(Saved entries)
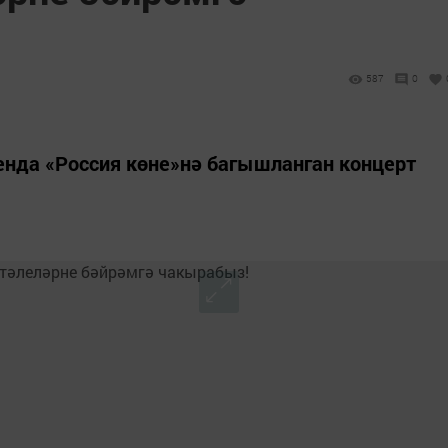
587
0
енда «Россия көне»нә багышланган концерт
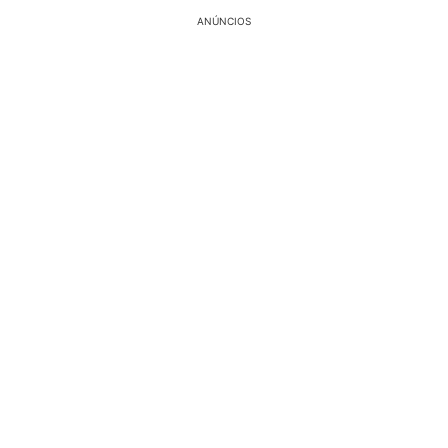
ANÚNCIOS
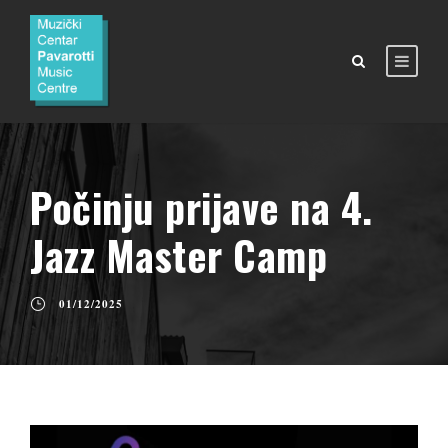
Počinju prijave na 4.
Jazz Master Camp
01/12/2025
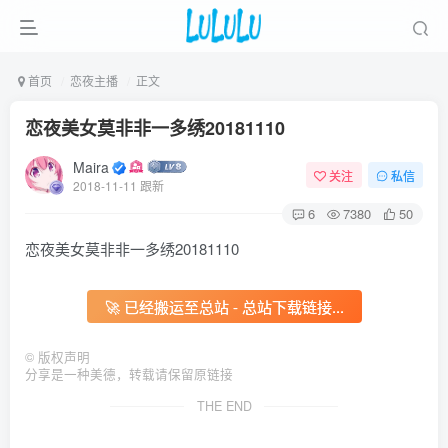
首页
恋夜主播
正文
恋夜美女莫非非一多绣20181110
Maira
关注
私信
2018-11-11 跟新
6
7380
50
恋夜美女莫非非一多绣20181110
🚀 已经搬运至总站 - 总站下载链接...
©
版权声明
分享是一种美德，转载请保留原链接
THE END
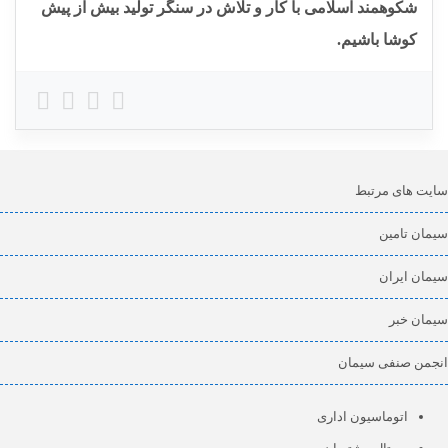
شکوهمند اسلامی با کار و تلاش در سنگر تولید بیش از پیش
کوشا باشیم.
سایت های مرتبط
سیمان تامین
سیمان ایران
سیمان خبر
انجمن صنفی سیمان
اتوماسیون اداری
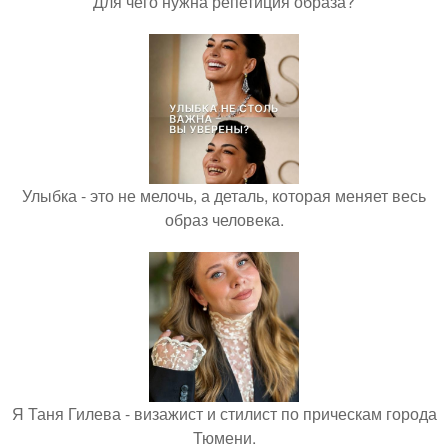
Для чего нужна репетиция образа?
Улыбка - это не мелочь, а деталь, которая меняет весь
образ человека.
Я Таня Гилева - визажист и стилист по прическам города
Тюмени.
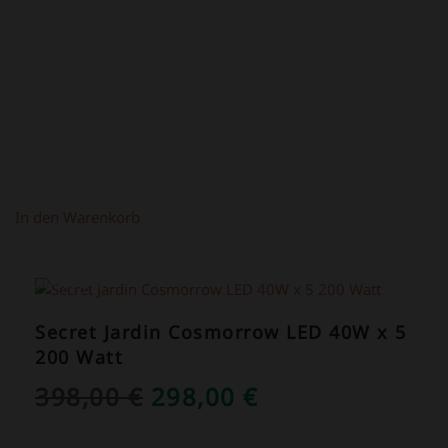
219,00 €
149,00 €.
In den Warenkorb
ANGEBOT!
Secret Jardin Cosmorrow LED 40W x 5
200 Watt
URSPRÜNGLICHER
AKTUELLER
398,00
€
298,00
€
PREIS
PREIS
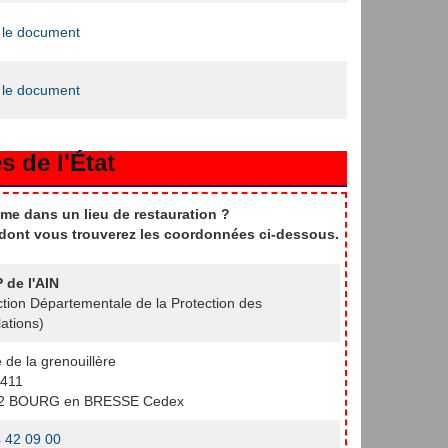
 le document
 le document
s de l'État
me dans un lieu de restauration ?
t dont vous trouverez les coordonnées ci-dessous.
 de l'AIN
ction Départementale de la Protection des
ations)
e de la grenouillère
411
2 BOURG en BRESSE Cedex
 42 09 00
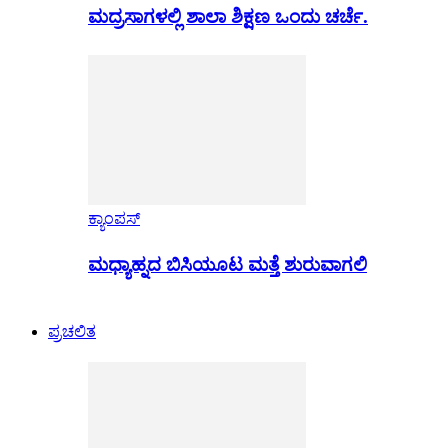
ಮದ್ರಸಾಗಳಲ್ಲಿ ಶಾಲಾ ಶಿಕ್ಷಣ ಒಂದು ಚರ್ಚೆ.
ಕ್ಯಾಂಪಸ್
ಮಧ್ಯಾಹ್ನದ ಬಿಸಿಯೂಟ ಮತ್ತೆ ಶುರುವಾಗಲಿ
ಪ್ರಚಲಿತ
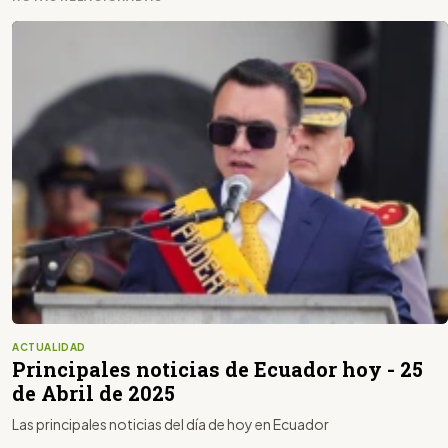
ACTUALIDAD
Principales noticias de Ecuador hoy - 25
de Abril de 2025
Las principales noticias del día de hoy en Ecuador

[Exercise requirements] The records above are to be duplicated exactly, pictures left out.

[Output for this exercise]
587
0
енда «Россия көне»нә багышланган концерт
ANÚNCIOS
Počinju prijave na 4.
Jazz Master Camp
01/12/2025
首页
恋夜主播
正文
恋夜美女莫非非一多绣20181110
Maira
关注
私信
2018-11-11 跟新
6
7380
50
恋夜美女莫非非一多绣20181110
🚀 已经搬运至总站 - 总站下载链接...
©
版权声明
分享是一种美德，转载请保留原链接
THE END
شکوهمند اسلامی با کار و تلاش در سنگر تولید بیش از پیش
کوشا باشیم.
سایت های مرتبط
سیمان تامین
سیمان ایران
سیمان خبر
انجمن صنفی سیمان
اتوماسیون اداری
Для чего нужна репетиция образа?
Улыбка - это не мелочь, а деталь, которая меняет весь
образ человека.
Я Таня Гилева - визажист и стилист по прическам города
Тюмени.
219,00 €
149,00 €.
In den Warenkorb
ANGEBOT!
Secret Jardin Cosmorrow LED 40W x 5
200 Watt
URSPRÜNGLICHER
AKTUELLER
398,00
€
298,00
€
PREIS
PREIS
 le document
 le document
s de l'État
me dans un lieu de restauration ?
t dont vous trouverez les coordonnées ci-dessous.
 de l'AIN
ction Départementale de la Protection des
ations)
e de la grenouillère
411
2 BOURG en BRESSE Cedex
 42 09 00
ಮದ್ರಸಾಗಳಲ್ಲಿ ಶಾಲಾ ಶಿಕ್ಷಣ ಒಂದು ಚರ್ಚೆ.
ಕ್ಯಾಂಪಸ್
ಮಧ್ಯಾಹ್ನದ ಬಿಸಿಯೂಟ ಮತ್ತೆ ಶುರುವಾಗಲಿ
ಪ್ರಚಲಿತ
ACTUALIDAD
Principales noticias de Ecuador hoy - 25
de Abril de 2025
Las principales noticias del día de hoy en Ecuador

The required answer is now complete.